■ **Activity**: Omit the pictures, then reproduce every remaining record exactly.

•••••

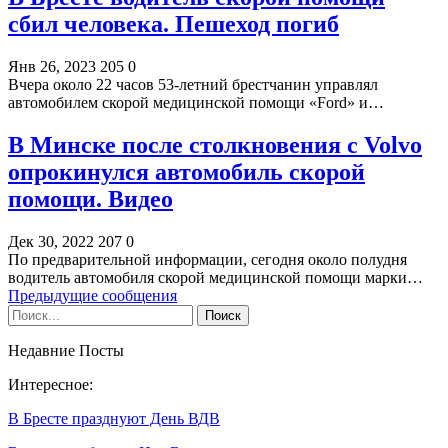
сбил человека. Пешеход погиб
Янв 26, 2023
205
0
Вчера около 22 часов 53-летний брестчанин управлял
автомобилем скорой медицинской помощи «Ford» и…
В Минске после столкновения с Volvo
опрокинулся автомобиль скорой
помощи. Видео
Дек 30, 2022
207
0
По предварительной информации, сегодня около полудня
водитель автомобиля скорой медицинской помощи марки…
Предыдущие сообщения
Недавние Посты
Интересное:
В Бресте празднуют День ВДВ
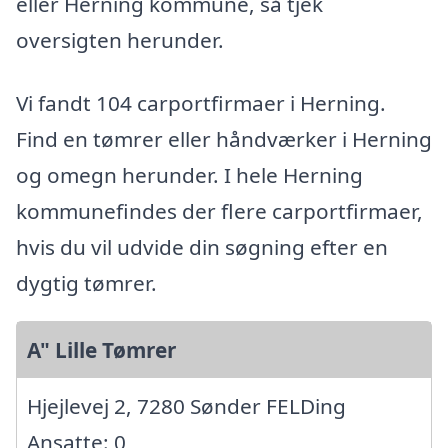
eller Herning kommune, så tjek
oversigten herunder.
Vi fandt 104 carportfirmaer i Herning.
Find en tømrer eller håndværker i Herning
og omegn herunder. I hele Herning
kommunefindes der flere carportfirmaer,
hvis du vil udvide din søgning efter en
dygtig tømrer.
A" Lille Tømrer
Hjejlevej 2, 7280 Sønder FELDing
Ansatte: 0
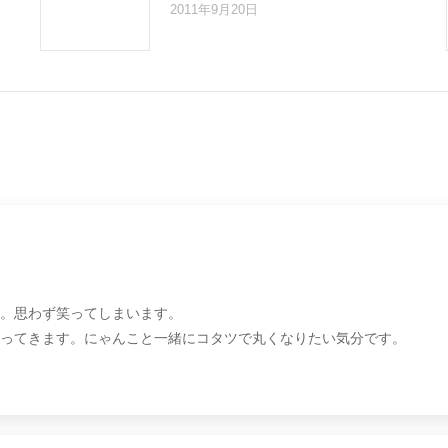
2011年9月20日
。思わず笑ってしまいます。
ってきます。にゃんこと一緒にコタツで丸くなりたい気分です。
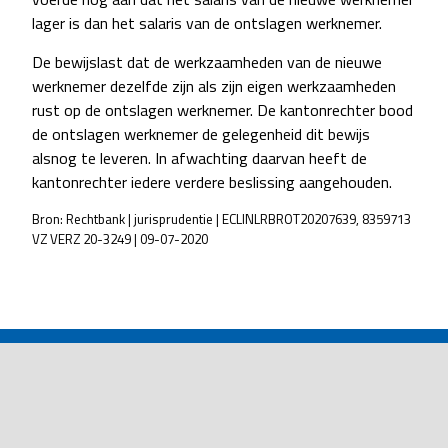
lager is dan het salaris van de ontslagen werknemer.
De bewijslast dat de werkzaamheden van de nieuwe
werknemer dezelfde zijn als zijn eigen werkzaamheden
rust op de ontslagen werknemer. De kantonrechter bood
de ontslagen werknemer de gelegenheid dit bewijs
alsnog te leveren. In afwachting daarvan heeft de
kantonrechter iedere verdere beslissing aangehouden.
Bron: Rechtbank | jurisprudentie | ECLINLRBROT20207639, 8359713
VZ VERZ 20-3249 | 09-07-2020
POST
NAVIGATION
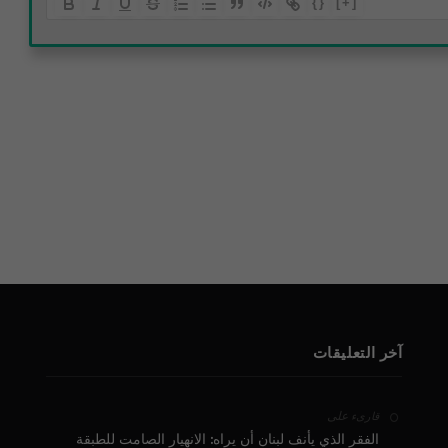
{}
[+]
آخر التعليقات
على
قارىء
الفقر الذي يأنف لبنان أن يراه: الانهيار الصامت للطبقة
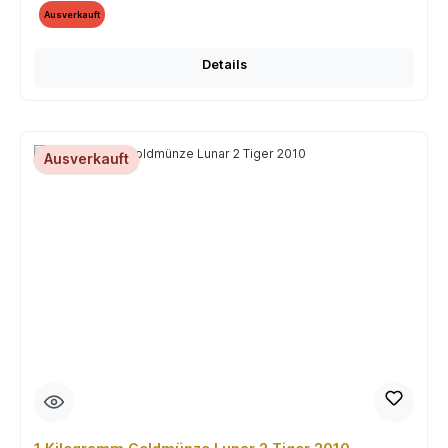
Ausverkauft
Details
Ausverkauft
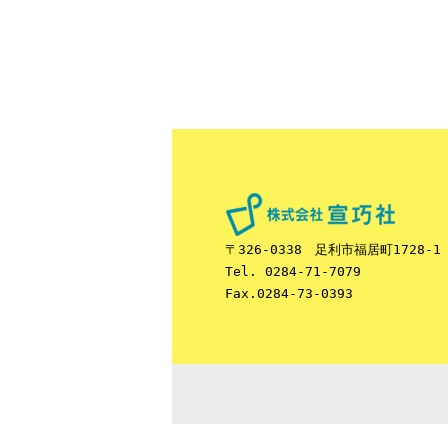
〒326-0338 足利市福居町1728-1
Tel. 0284-71-7079
Fax.0284-73-0393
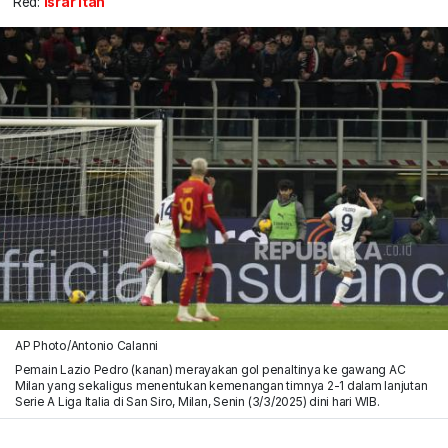
Red:
Israr Itah
AP Photo/Antonio Calanni
Pemain Lazio Pedro (kanan) merayakan gol penaltinya ke gawang AC
Milan yang sekaligus menentukan kemenangan timnya 2-1 dalam lanjutan
Serie A Liga Italia di San Siro, Milan, Senin (3/3/2025) dini hari WIB.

•••••

■ **Task solution**:
сбил человека. Пешеход погиб
Янв 26, 2023
205
0
Вчера около 22 часов 53-летний брестчанин управлял
автомобилем скорой медицинской помощи «Ford» и…
В Минске после столкновения с Volvo
опрокинулся автомобиль скорой
помощи. Видео
Дек 30, 2022
207
0
По предварительной информации, сегодня около полудня
водитель автомобиля скорой медицинской помощи марки…
Предыдущие сообщения
Недавние Посты
Интересное:
В Бресте празднуют День ВДВ
eller Herning kommune, så tjek
oversigten herunder.
Vi fandt 104 carportfirmaer i Herning.
Find en tømrer eller håndværker i Herning
og omegn herunder. I hele Herning
kommunefindes der flere carportfirmaer,
hvis du vil udvide din søgning efter en
dygtig tømrer.
A" Lille Tømrer
Hjejlevej 2, 7280 Sønder FELDing
Ansatte: 0
2011年9月20日
。思わず笑ってしまいます。
ってきます。にゃんこと一緒にコタツで丸くなりたい気分です。
lager is dan het salaris van de ontslagen werknemer.
De bewijslast dat de werkzaamheden van de nieuwe
werknemer dezelfde zijn als zijn eigen werkzaamheden
rust op de ontslagen werknemer. De kantonrechter bood
de ontslagen werknemer de gelegenheid dit bewijs
alsnog te leveren. In afwachting daarvan heeft de
kantonrechter iedere verdere beslissing aangehouden.
Bron: Rechtbank | jurisprudentie | ECLINLRBROT20207639, 8359713
VZ VERZ 20-3249 | 09-07-2020
POST
NAVIGATION
{}
[+]
آخر التعليقات
على
قارىء
الفقر الذي يأنف لبنان أن يراه: الانهيار الصامت للطبقة
Ausverkauft
Details
Ausverkauft
〒326-0338 足利市福居町1728-1
Tel. 0284-71-7079
Fax.0284-73-0393
Red:
Israr Itah
AP Photo/Antonio Calanni
Pemain Lazio Pedro (kanan) merayakan gol penaltinya ke gawang AC
Milan yang sekaligus menentukan kemenangan timnya 2-1 dalam lanjutan
Serie A Liga Italia di San Siro, Milan, Senin (3/3/2025) dini hari WIB.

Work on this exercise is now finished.